An SDR Satellite Station
Radio amateurs are well known for building their own hardware and repurposing existing equipment to fit their needs. With receive antennas and downconverters, the cheapest alternative is an ordinary satellite dish for commercial satellite television and a low noise block (LNB). The LNB contains the waveguide and the downconverter that translate the incoming downlink signal at 10.450 GHz to less than 1 GHz, which falls inside the receivable band of the SDR. Narrow-band modulation types such as CW (a few tens of Hz) or SSB (less than 3 kHz) mandate highly stable local oscillators to avoid continuous retuning, which is less critical in wideband modulation types such as the ones used by broadcast television (some MHz). In modern digital communications, compensation for frequency offset and long-term drift due to thermal issues is built into the standards and implemented by everyone. Unfortunately, this is not standardized, or not implemented, for many narrow-band modulation schemes implemented by amateur radio operators, and the expectation is that PLL or sample rate accuracy and drift either in the LNB or baseband signals is perfect. To ensure this assumption is correct, sometimes high precision/low drift reference clocks are used. Since many amateur radio operators are more comfortable swapping a reference clock than implementing complex digital signal processing techniques, many will recommend this easy fix.
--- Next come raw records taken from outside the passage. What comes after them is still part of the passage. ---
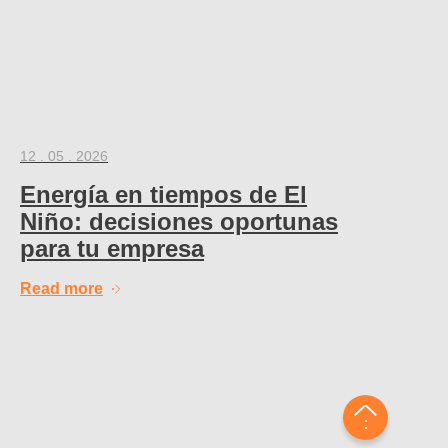
12 . 05 . 2026
Energía en tiempos de El
Niño: decisiones oportunas
para tu empresa
Read more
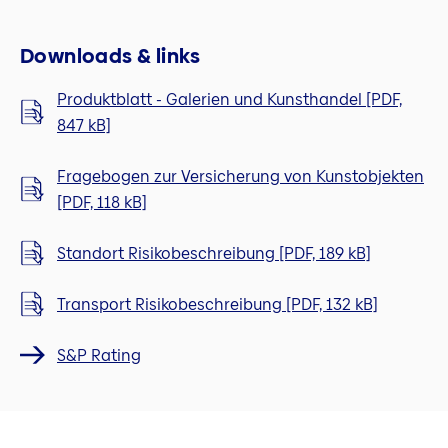
Downloads & links
Produktblatt - Galerien und Kunsthandel [PDF,
847 kB]
Fragebogen zur Versicherung von Kunstobjekten
[PDF, 118 kB]
Standort Risikobeschreibung [PDF, 189 kB]
Transport Risikobeschreibung [PDF, 132 kB]
S&P Rating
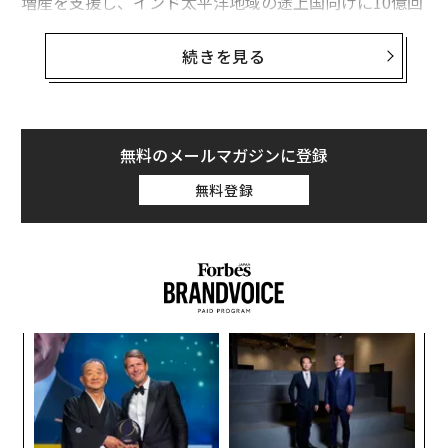
増産を支援し、インド太平洋地域の途上国向けに10億回
分の製造体制を整えることを発表し、アメリカの呼びか
けに応じる形で日本も協力を表明した。
続きを見る
日本国内でのワクチン開発も始まっているものの、現状
では海外メーカーのワクチンを6月末までに1億回分以上
を確保するとしており、海外に比べて接種のスピードも
無料のメールマガジンに登録
遅い。日本のワクチン戦略の欠如について懸念する声も
無料登録
挙がっているが、世界共通の課題であるコロナ危機に立
ち向かうため、どのような視点が必要だろうか。
国際安全保障に詳しい東京大学公共政策大学院の鈴木一
人教授に聞いた。前後編に分けてお伝えしたい。
な
術
ワクチン開発が進む、インドの特殊な事情
た
伝
ア
る
モ
──中国の「ワクチン外交」を見据えて、日米豪印の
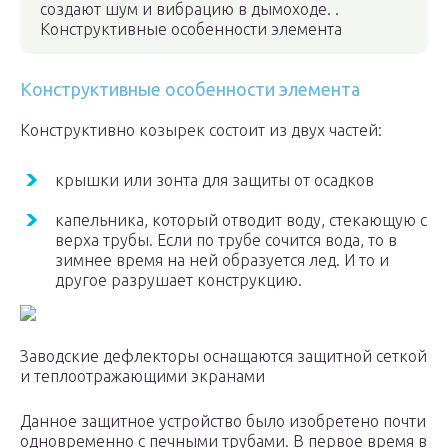
создают шум и вибрацию в дымоходе. .
Конструктивные особенности элемента
Конструктивные особенности элемента
Конструктивно козырек состоит из двух частей:
крышки или зонта для защиты от осадков
капельника, который отводит воду, стекающую с
верха трубы. Если по трубе сочится вода, то в
зимнее время на ней образуется лед. И то и
другое разрушает конструкцию.
Заводские дефлекторы оснащаются защитной сеткой
и теплоотражающими экранами
Данное защитное устройство было изобретено почти
одновременно с печными трубами. В первое время в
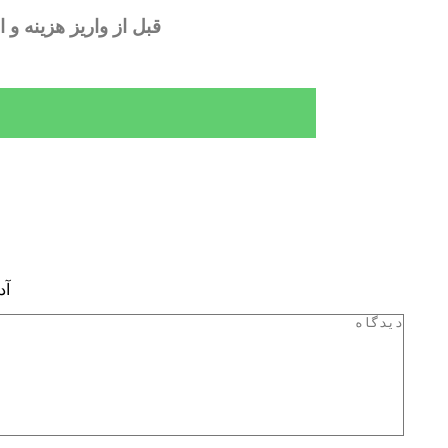
قبل از واریز هزینه و
آد
دیدگاه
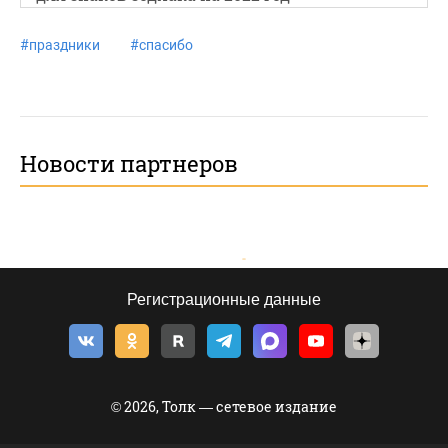
#
праздники
#
спасибо
Новости партнеров
Регистрационные данные
© 2026, Толк — сетевое издание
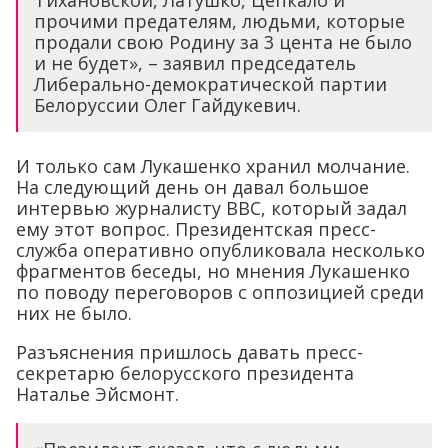
прочими предателям, людьми, которые
продали свою Родину за 3 цента не было
и не будет», – заявил председатель
Либерально-демократической партии
Белоруссии Олег Гайдукевич.
И только сам Лукашенко хранил молчание.
На следующий день он давал большое
интервью журналисту ВВС, который задал
ему этот вопрос. Президентская пресс-
служба оперативно опубликовала несколько
фрагментов беседы, но мнения Лукашенко
по поводу переговоров с оппозицией среди
них не было.
Разъяснения пришлось давать пресс-
секретарю белорусского президента
Наталье Эйсмонт.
Since the uplink frequencies are within the WLAN 2.4 GHz band it is possible for licensed operators to repurpose existing WLAN equipment like power amplifiers and high gain antennae. The ADALM-PLUTO has about 5 dBm power output, which is insufficient to drive a power amplifier that has an output power of a few watts. The CN-0417 reference design, based on the ADL5606 20 dB power amplifier and powered by the LTM8045 SEPIC micromodule converter, yields enough power gain to overcome this limitation. Figure 4 shows how a communication station can be laid out. The station can also be rapidly deployed in the field to support emergency communication.
In conclusion, we see a shift toward SDR technology in radio communication. This has been possible by integrating multiple analog and mixed-signal blocks in one device. Immediate advantages are cost-effectiveness, improved reliability, and reconfigurability.
Quoting the words of Drew Glasbrenner, KO4MA, AMSAT VP Operations, “May the 100th OSCAR satellite be the guide star to future amateur radio satellites and payloads to geostationary orbit and beyond.”
“Es’hail-2/QO-100.” AMSAT-UK, 2019.
“Space Communication.” American Radio Relay League, 2019.
Taylor, Wyatt and David Brown. “RF Transceivers Provide Breakthrough SWaP Solutions for Aerospace and Defense.” Analog Dialogue, September 2016.